1. Receipt of notice. A financial institution is considered to have received notice for purposes of limiting the consumer's liability if notice is given in a reasonable manner, even if the consumer notifies the institution but uses an address or telephone number other than the one specified by the institution.

2. Notice by third party. Notice to a financial institution by a person acting on the consumer's behalf is considered valid under this section. For example, if a consumer is hospitalized and unable to report the loss or theft of an access device, notice is considered given when someone acting on the consumer's behalf notifies the bank of the loss or theft. A financial institution may require appropriate documentation from the person representing the consumer to establish that the person is acting on the consumer's behalf.

3. Content of notice. Notice to a financial institution is considered given when a consumer takes reasonable steps to provide the institution with the pertinent account information. Even when the consumer is unable to provide the account number or the card number in reporting a lost or stolen access device or an unauthorized transfer, the notice effectively limits the consumer's liability if the consumer otherwise identifies sufficiently the account in question. For example, the consumer may identify the account by the name on the account and the type of account in question.

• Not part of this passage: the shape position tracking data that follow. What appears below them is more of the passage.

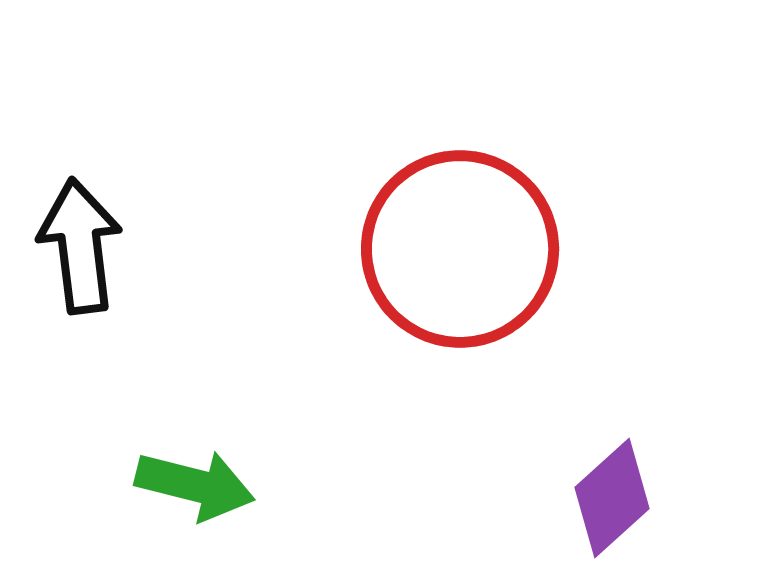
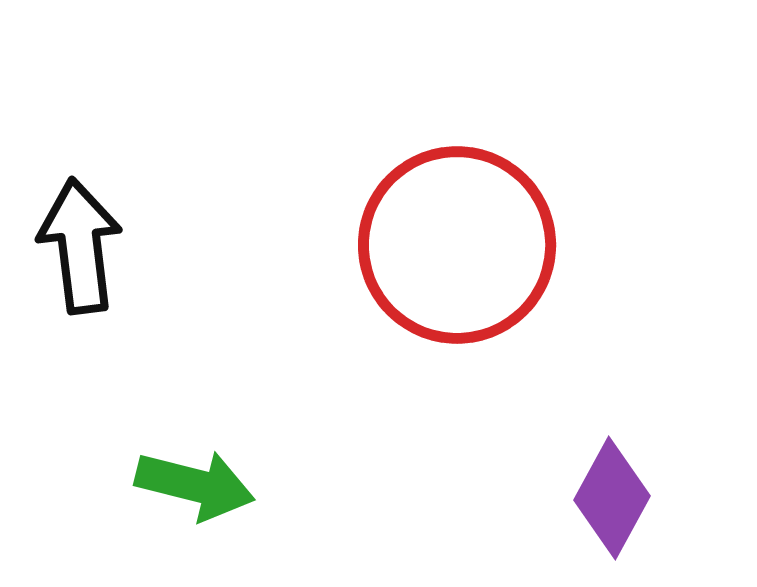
red circle: moved 3 px left, 4 px up
purple diamond: rotated 19 degrees counterclockwise
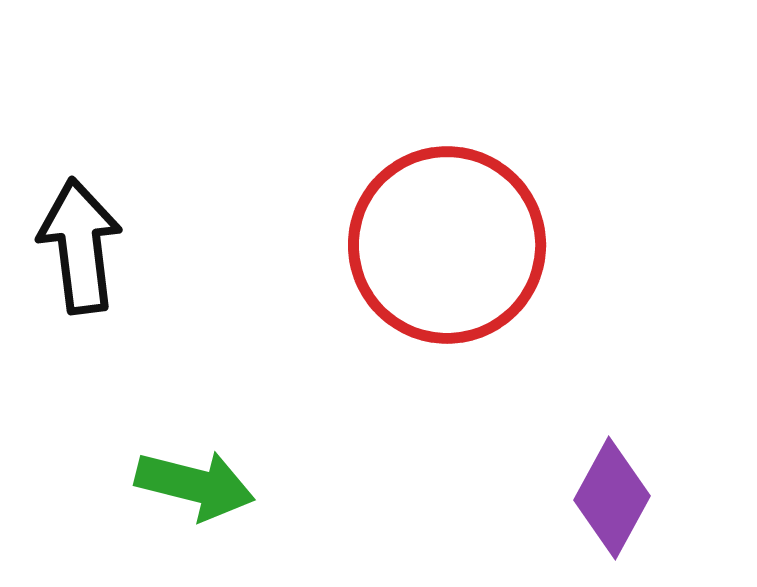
red circle: moved 10 px left
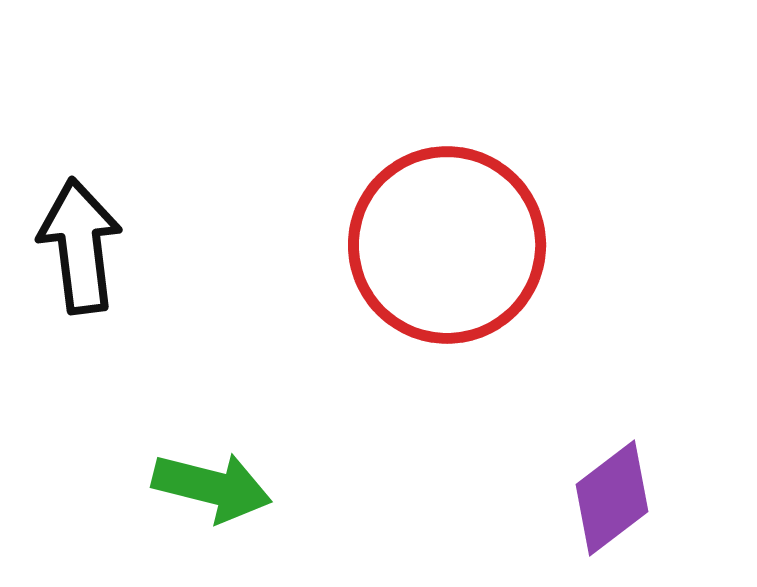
green arrow: moved 17 px right, 2 px down
purple diamond: rotated 24 degrees clockwise
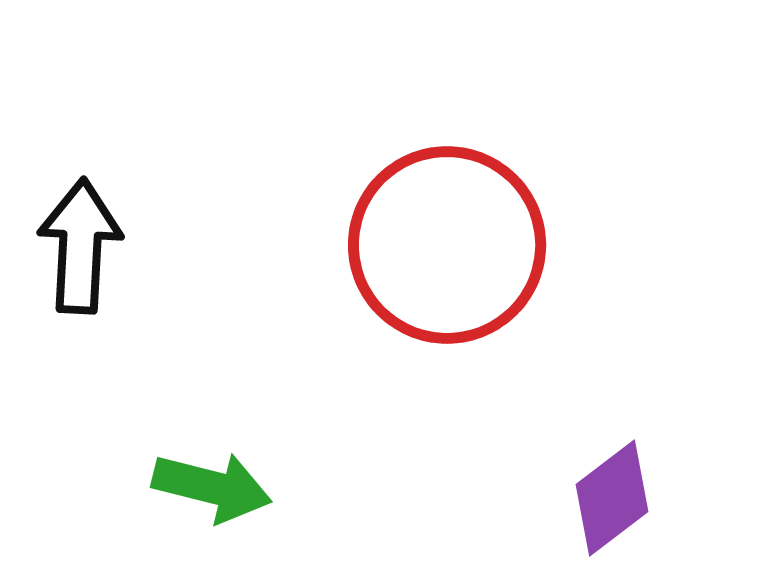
black arrow: rotated 10 degrees clockwise
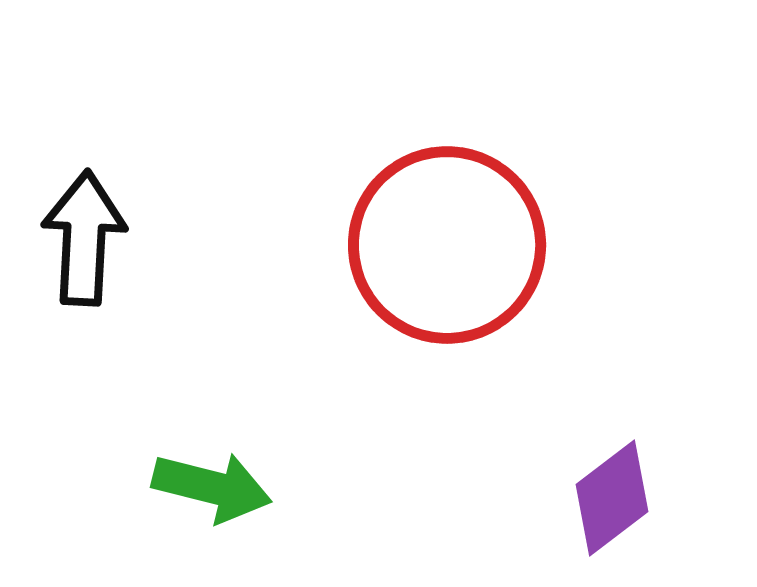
black arrow: moved 4 px right, 8 px up
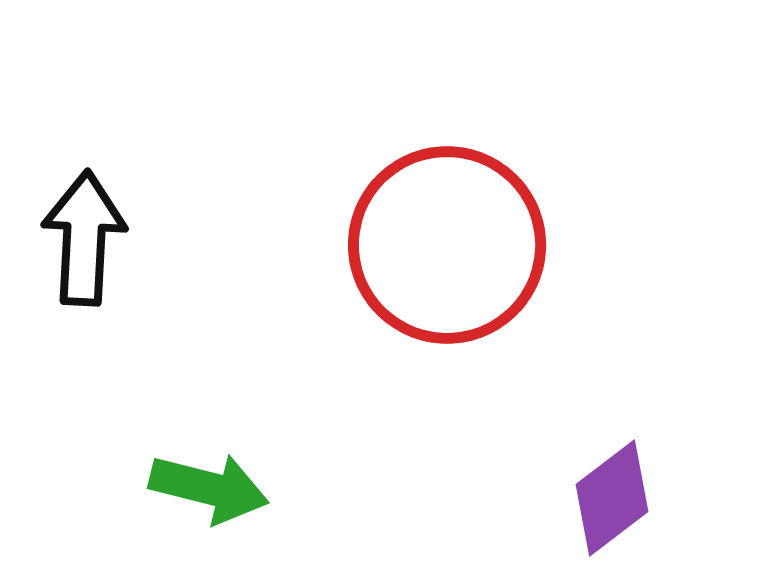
green arrow: moved 3 px left, 1 px down
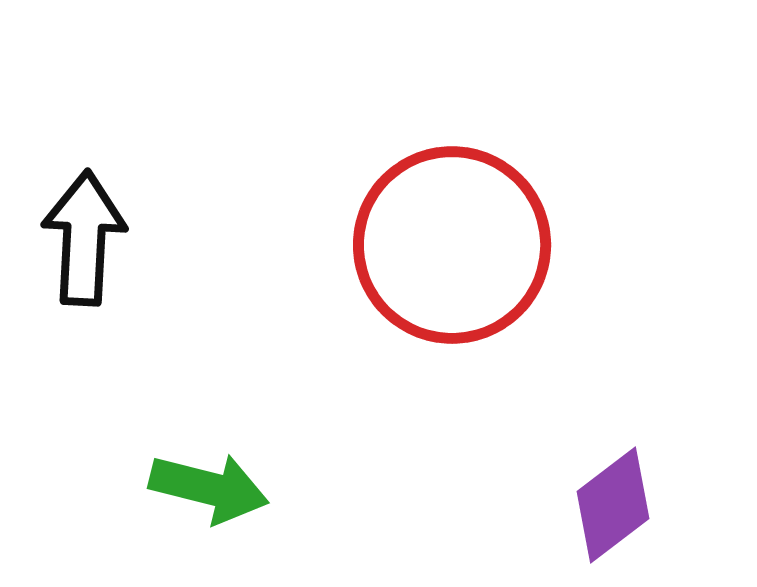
red circle: moved 5 px right
purple diamond: moved 1 px right, 7 px down
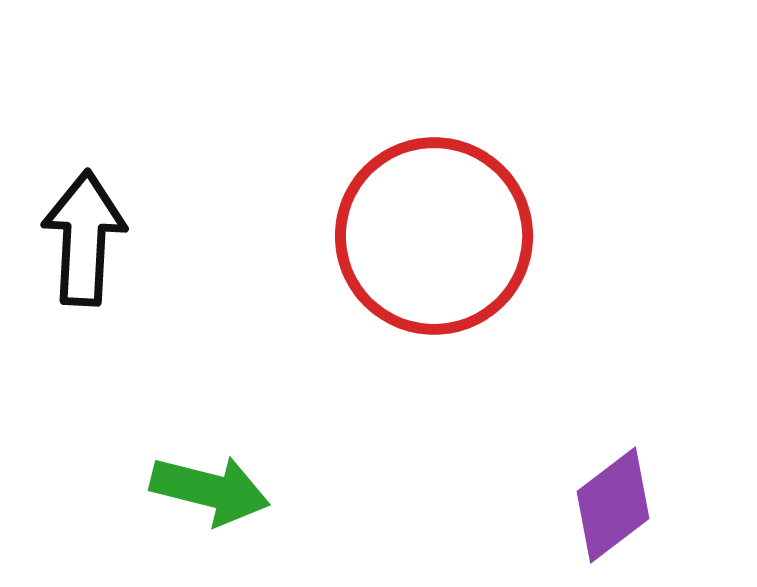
red circle: moved 18 px left, 9 px up
green arrow: moved 1 px right, 2 px down
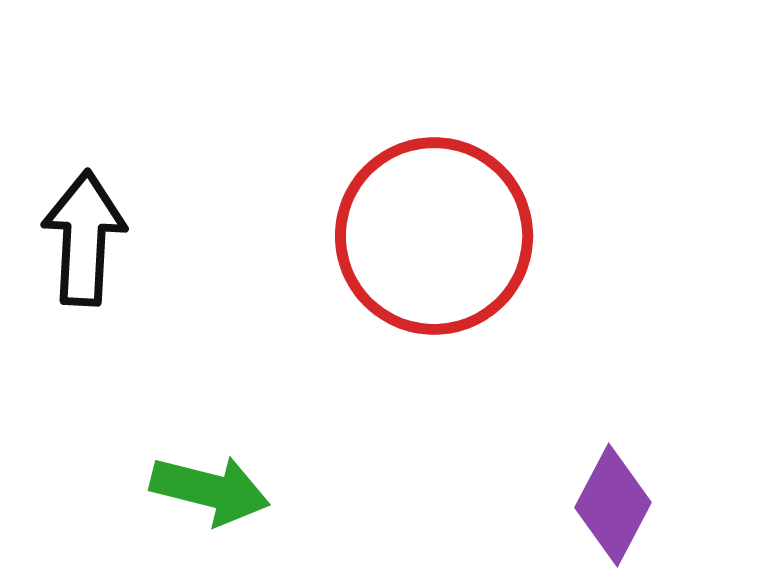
purple diamond: rotated 25 degrees counterclockwise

See interpretation of 6(b)(5) Notice to Financial Institution in Supplement I

(i) Notice to a financial institution is given when a consumer takes steps reasonably necessary to provide the institution with the pertinent information, whether or not a particular employee or agent of the institution actually receives the information.

(ii) The consumer may notify the institution in person, by telephone, or in writing.

(iii) Written notice is considered given at the time the consumer mails the notice or delivers it for transmission to the institution by any other usual means. Notice may be considered constructively given when the institution becomes aware of circumstances leading to the reasonable belief that an unauthorized transfer to or from the consumer's account has been or may be made.

(6) Liability under state law or agreement. If state law or an agreement between the consumer and the financial institution imposes less liability than is provided by this section, the consumer's liability shall not exceed the amount imposed under the state law or agreement.